__Task inputs__:
┄┄┄┄┄┄

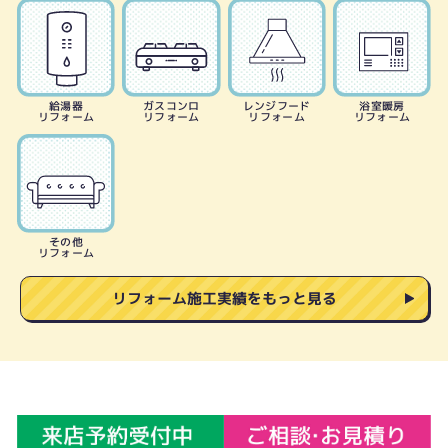
給湯器
ガスコンロ
レンジフード
浴室暖房
リフォーム
リフォーム
リフォーム
リフォーム
その他
リフォーム
リフォーム施工実績をもっと見る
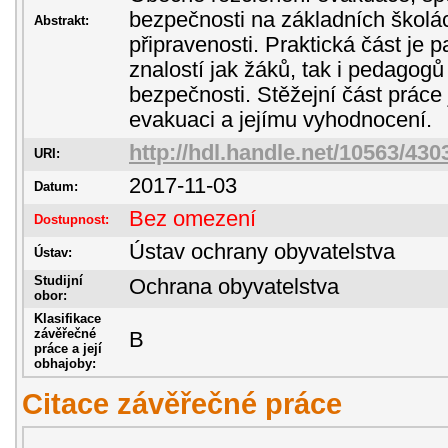
bezpečnosti na základních školá
Abstrakt:
připravenosti. Praktická část je
znalostí jak žáků, tak i pedagogů
bezpečnosti. Stěžejní část práce
evakuaci a jejímu vyhodnocení.
http://hdl.handle.net/10563/430
URI:
2017-11-03
Datum:
Bez omezení
Dostupnost:
Ústav ochrany obyvatelstva
Ústav:
Studijní
Ochrana obyvatelstva
obor:
Klasifikace
závěřečné
B
práce a její
obhajoby:
Citace závěřečné práce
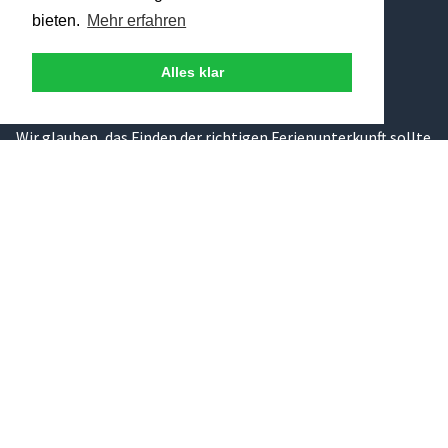
Toskana
bieten.
Mehr erfahren
Umbrien
Gardasee
Alles klar
Elba
Traumhaftes Italien
Wir glauben, das Finden der richtigen Ferienunterkunft sollte
keine Glückssache sein, die zudem noch zeitaufwändig und
intransparent ist. Deshalb haben wir bei Traumhaftes Italien
uns um diesen Teil gekümmert und präsentieren Ihnen nur
Ferienhäuser und Ferienwohnungen, die wir uns persönlich
vor Ort angeschaut und für gut bewertet haben. Unser Ziel
ist es, dass Sie Ihren Traumurlaub in Italien erleben können.
Über 300 persönlich ausgesuchte Ferienunterkünfte in den
schönsten Regionen Italiens.
© 2026 - Andreas Leist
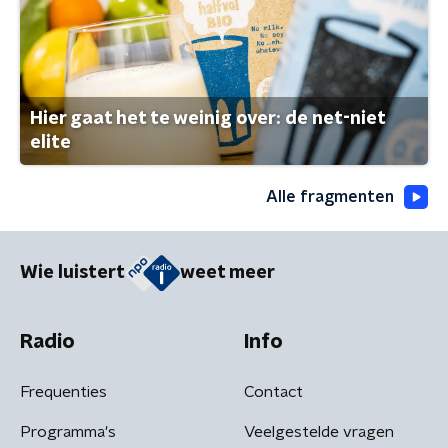
Hier gaat het te weinig over: de net-niet
elite
Alle fragmenten
Wie luistert
weet meer
Radio
Info
Frequenties
Contact
Programma's
Veelgestelde vragen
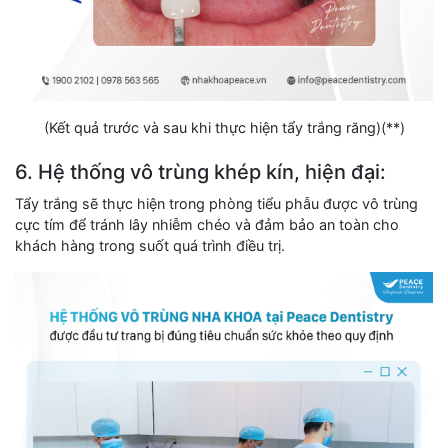
(Kết quả trước và sau khi thực hiện tẩy trắng răng)(**)
6. Hệ thống vô trùng khép kín, hiện đại:
Tẩy trắng sẽ thực hiện trong phòng tiểu phẫu được vô trùng
cực tím để tránh lây nhiễm chéo và đảm bảo an toàn cho
khách hàng trong suốt quá trình điều trị.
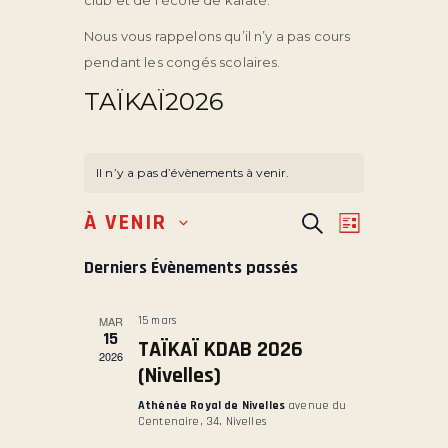
club et de l’école de karaté.
Nous vous rappelons qu’il n’y a pas cours
pendant les congés scolaires.
TAÏKAÏ2026
Il n’y a pas d’évènements à venir.
R
N
À VENIR
R
L
S
e
E
A
i
é
c
Derniers Évènements passés
s
V
C
h
l
t
e
I
H
e
e
r
MAR
15 mars
G
E
c
c
15
TAÏKAÏ KDAB 2026
t
h
A
2026
R
(Nivelles)
e
i
T
C
o
Athénée Royal de Nivelles
avenue du
I
H
Centenaire, 34, Nivelles
n
O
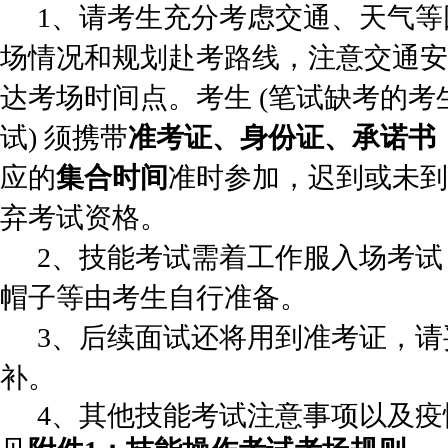
1
、请考生充分考虑交通、天气等
场情况和规划赴考路线，注意交通安
达考场时间点。考生 (笔试缺考的
试) 须携带
准考证、身份证、承诺书
应的
集合时间
准时参加，迟到或未到
弃考试资格。
2
、技能考试需着工作服入场考试
帽子等由考生自行准备。
3
、后续面试还将用到准考证，请
补。
4
、其他技能考试注意事项以及疫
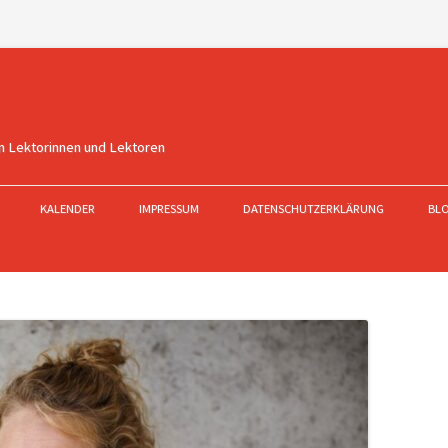
n Lektorinnen und Lektoren
KALENDER
IMPRESSUM
DATENSCHUTZERKLÄRUNG
BL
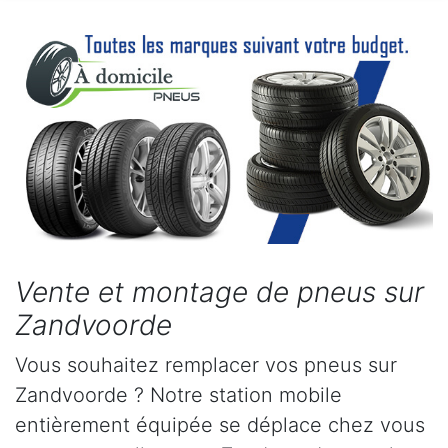
Vente et montage de pneus sur
Zandvoorde
Vous souhaitez remplacer vos pneus sur
Zandvoorde ? Notre station mobile
entièrement équipée se déplace chez vous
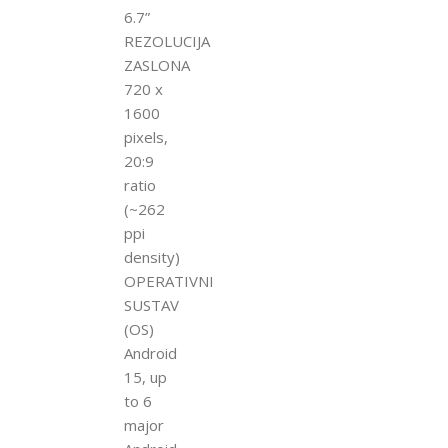
6.7”
REZOLUCIJA
ZASLONA
720 x
1600
pixels,
20:9
ratio
(~262
ppi
density)
OPERATIVNI
SUSTAV
(OS)
Android
15, up
to 6
major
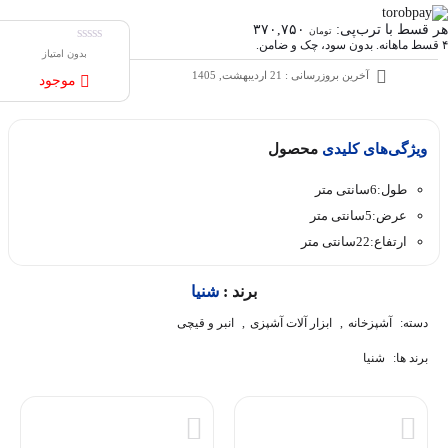
هر قسط با ترب‌پی:
۳۷۰,۷۵۰
تومان
۴ قسط ماهانه. بدون سود، چک و ضامن.
بدون امتیاز
آخرین بروزرسانی : 21 اردیبهشت, 1405
موجود
ویژگی‌های کلیدی
محصول
طول:6سانتی متر
عرض:5سانتی متر
ارتفاع:22سانتی متر
برند :
شنیا
دسته:
آشپزخانه
,
ابزار آلات آشپزی
,
انبر و قیچی
برند ها:
شنیا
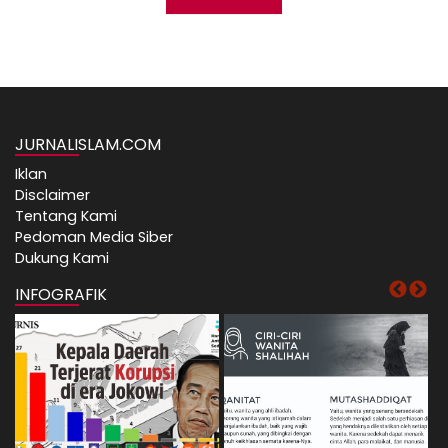
JURNALISLAM.COM
Iklan
Disclaimer
Tentang Kami
Pedoman Media Siber
Dukung Kami
INFOGRAFIK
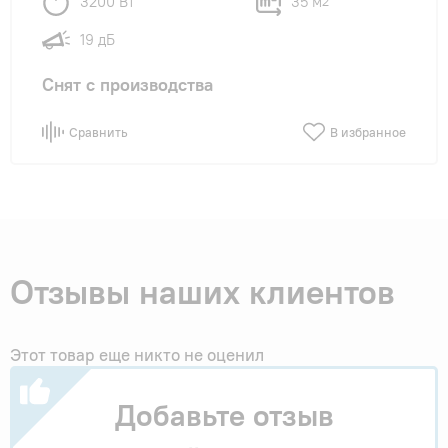
3200 Вт
35 м
2
19 дБ
Снят с производства
Сравнить
В избранное
Отзывы наших клиентов
Этот товар еще никто не оценил
Добавьте отзыв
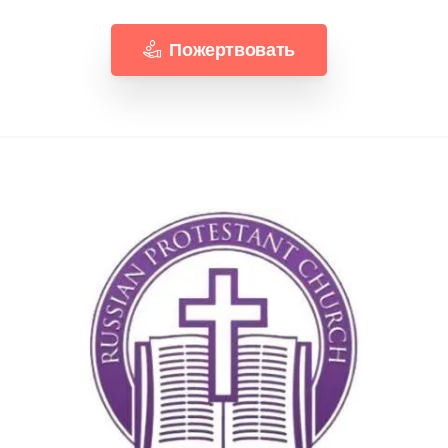
Пожертвовать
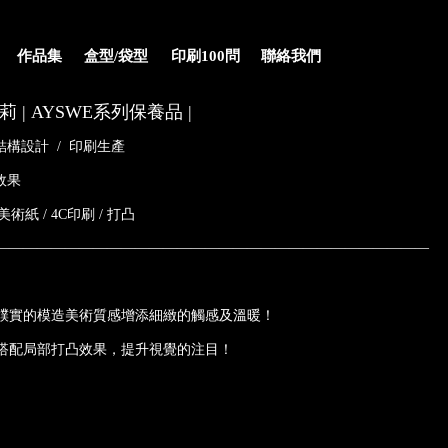
作品集
盒型/袋型
印刷100問
聯絡我們
莉 | AYSWE系列保養品 |
結構設計
/
印刷生產
效果
美術紙 / 4C印刷 / 打凸
———————————————————————————————
樸實的模造美術質感增添細緻的觸感及溫暖！
搭配局部打凸效果，提升視覺的注目！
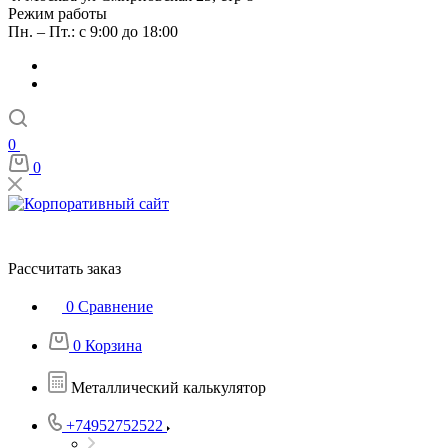
Режим работы
Пн. – Пт.: с 9:00 до 18:00
0
0
Рассчитать заказ
0
Сравнение
0
Корзина
Металлический калькулятор
+74952752522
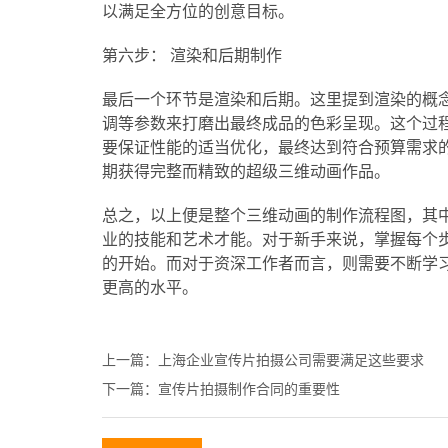
以满足全方位的创意目标。
第六步： 渲染和后期制作
最后一个环节是渲染和后期。这里提到渲染的概
调等参数来打磨出最终成品的色彩呈现。这个过程
要保证性能的适当优化，最终达到符合预算需求
期获得完整而精致的超级三维动画作品。
总之，以上便是整个三维动画的制作流程图，其
业的技能和艺术才能。对于新手来说，掌握每个
的开始。而对于资深工作者而言，则需要不断学
更高的水平。
上一篇：
上海企业宣传片拍摄公司需要满足这些要求
下一篇：
宣传片拍摄制作合同的重要性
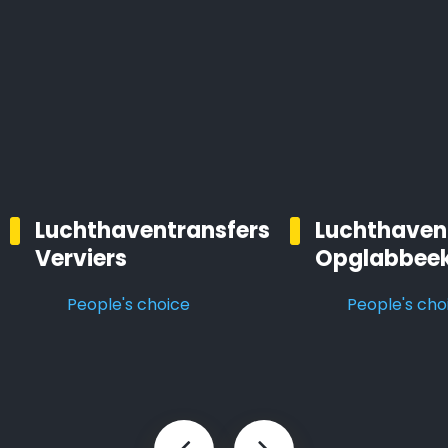
Luchthaventransfers
Luchthaven
Verviers
Opglabbee
People's choice
People's cho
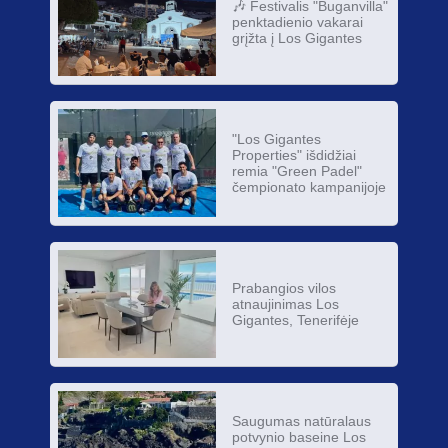
🎶 Festivalis "Buganvilla"
penktadienio vakarai
grįžta į Los Gigantes
"Los Gigantes
Properties" išdidžiai
remia "Green Padel"
čempionato kampanijoje
Prabangios vilos
atnaujinimas Los
Gigantes, Tenerifėje
Saugumas natūralaus
potvynio baseine Los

┄┄┄┄┄┄

__Required action__:
Copy the material above exactly and drop the pictures.

__Response to this exercise__:
給湯器
ガスコンロ
レンジフード
浴室暖房
リフォーム
リフォーム
リフォーム
リフォーム
その他
リフォーム
リフォーム施工実績をもっと見る
bezpečnosti na základních školá
Abstrakt:
připravenosti. Praktická část je
znalostí jak žáků, tak i pedagogů
bezpečnosti. Stěžejní část práce
evakuaci a jejímu vyhodnocení.
http://hdl.handle.net/10563/430
URI:
2017-11-03
Datum:
Bez omezení
Dostupnost:
Ústav ochrany obyvatelstva
Ústav:
Studijní
Ochrana obyvatelstva
obor:
Klasifikace
závěřečné
B
práce a její
obhajoby:
Citace závěřečné práce
Toskana
bieten.
Mehr erfahren
Umbrien
Gardasee
Alles klar
Elba
Traumhaftes Italien
Wir glauben, das Finden der richtigen Ferienunterkunft sollte
keine Glückssache sein, die zudem noch zeitaufwändig und
intransparent ist. Deshalb haben wir bei Traumhaftes Italien
uns um diesen Teil gekümmert und präsentieren Ihnen nur
Ferienhäuser und Ferienwohnungen, die wir uns persönlich
vor Ort angeschaut und für gut bewertet haben. Unser Ziel
ist es, dass Sie Ihren Traumurlaub in Italien erleben können.
Über 300 persönlich ausgesuchte Ferienunterkünfte in den
schönsten Regionen Italiens.
© 2026 - Andreas Leist
Hier gaat het te weinig over: de net-niet
elite
Alle fragmenten
Wie luistert
weet meer
Radio
Info
Frequenties
Contact
Programma's
Veelgestelde vragen
(Kết quả trước và sau khi thực hiện tẩy trắng răng)(**)
6. Hệ thống vô trùng khép kín, hiện đại:
Tẩy trắng sẽ thực hiện trong phòng tiểu phẫu được vô trùng
cực tím để tránh lây nhiễm chéo và đảm bảo an toàn cho
khách hàng trong suốt quá trình điều trị.
club et de l’école de karaté.
Nous vous rappelons qu’il n’y a pas cours
pendant les congés scolaires.
TAÏKAÏ2026
Il n’y a pas d’évènements à venir.
R
N
À VENIR
R
L
S
e
E
A
i
é
c
Derniers Évènements passés
s
V
C
h
l
t
e
I
H
e
e
r
MAR
15 mars
G
E
c
c
15
TAÏKAÏ KDAB 2026
t
h
A
2026
R
(Nivelles)
e
i
T
C
o
Athénée Royal de Nivelles
avenue du
I
H
Centenaire, 34, Nivelles
n
O
1
、请考生充分考虑交通、天气等
场情况和规划赴考路线，注意交通安
达考场时间点。考生 (笔试缺考的
试) 须携带
准考证、身份证、承诺书
应的
集合时间
准时参加，迟到或未到
弃考试资格。
2
、技能考试需着工作服入场考试
帽子等由考生自行准备。
3
、后续面试还将用到准考证，请
补。
4
、其他技能考试注意事项以及疫
n Lektorinnen und Lektoren
KALENDER
IMPRESSUM
DATENSCHUTZERKLÄRUNG
BL
Vente et montage de pneus sur
Zandvoorde
Vous souhaitez remplacer vos pneus sur
Zandvoorde ? Notre station mobile
entièrement équipée se déplace chez vous
6.7”
REZOLUCIJA
ZASLONA
720 x
1600
pixels,
20:9
ratio
(~262
ppi
density)
OPERATIVNI
SUSTAV
(OS)
Android
15, up
to 6
major
هر قسط با ترب‌پی:
۳۷۰,۷۵۰
تومان
۴ قسط ماهانه. بدون سود، چک و ضامن.
بدون امتیاز
آخرین بروزرسانی : 21 اردیبهشت, 1405
موجود
ویژگی‌های کلیدی
محصول
طول:6سانتی متر
عرض:5سانتی متر
ارتفاع:22سانتی متر
برند :
شنیا
دسته:
آشپزخانه
,
ابزار آلات آشپزی
,
انبر و قیچی
برند ها:
شنیا
JURNALISLAM.COM
Iklan
Disclaimer
Tentang Kami
Pedoman Media Siber
Dukung Kami
INFOGRAFIK
3200 Вт
35 м
2
19 дБ
Снят с производства
Сравнить
В избранное
Отзывы наших клиентов
Этот товар еще никто не оценил
Добавьте отзыв
Пожертвовать
作品集
盒型/袋型
印刷100問
聯絡我們
莉 | AYSWE系列保養品 |
結構設計
/
印刷生產
效果
美術紙 / 4C印刷 / 打凸
———————————————————————————————
樸實的模造美術質感增添細緻的觸感及溫暖！
搭配局部打凸效果，提升視覺的注目！
Режим работы
Пн. – Пт.: с 9:00 до 18:00
0
0
Рассчитать заказ
0
Сравнение
0
Корзина
Металлический калькулятор
+74952752522
以满足全方位的创意目标。
第六步： 渲染和后期制作
最后一个环节是渲染和后期。这里提到渲染的概
调等参数来打磨出最终成品的色彩呈现。这个过程
要保证性能的适当优化，最终达到符合预算需求
期获得完整而精致的超级三维动画作品。
总之，以上便是整个三维动画的制作流程图，其
业的技能和艺术才能。对于新手来说，掌握每个
的开始。而对于资深工作者而言，则需要不断学
更高的水平。
上一篇：
上海企业宣传片拍摄公司需要满足这些要求
下一篇：
宣传片拍摄制作合同的重要性
Luchthaventransfers
Luchthaven
Verviers
Opglabbee
People's choice
People's cho
🎶 Festivalis "Buganvilla"
penktadienio vakarai
grįžta į Los Gigantes
"Los Gigantes
Properties" išdidžiai
remia "Green Padel"
čempionato kampanijoje
Prabangios vilos
atnaujinimas Los
Gigantes, Tenerifėje
Saugumas natūralaus
potvynio baseine Los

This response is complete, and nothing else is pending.